Provided records:
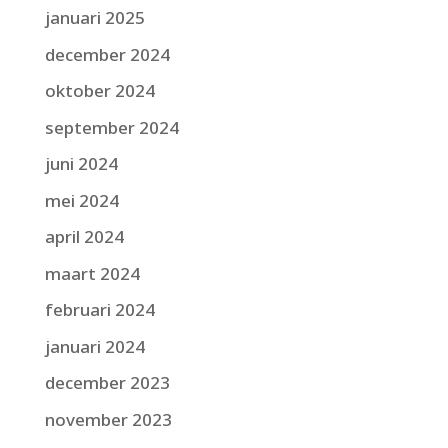
januari 2025
december 2024
oktober 2024
september 2024
juni 2024
mei 2024
april 2024
maart 2024
februari 2024
januari 2024
december 2023
november 2023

Requirement:
Each record should appear again exactly as it stands, with no picture included.

The answer:
januari 2025
december 2024
oktober 2024
september 2024
juni 2024
mei 2024
april 2024
maart 2024
februari 2024
januari 2024
december 2023
november 2023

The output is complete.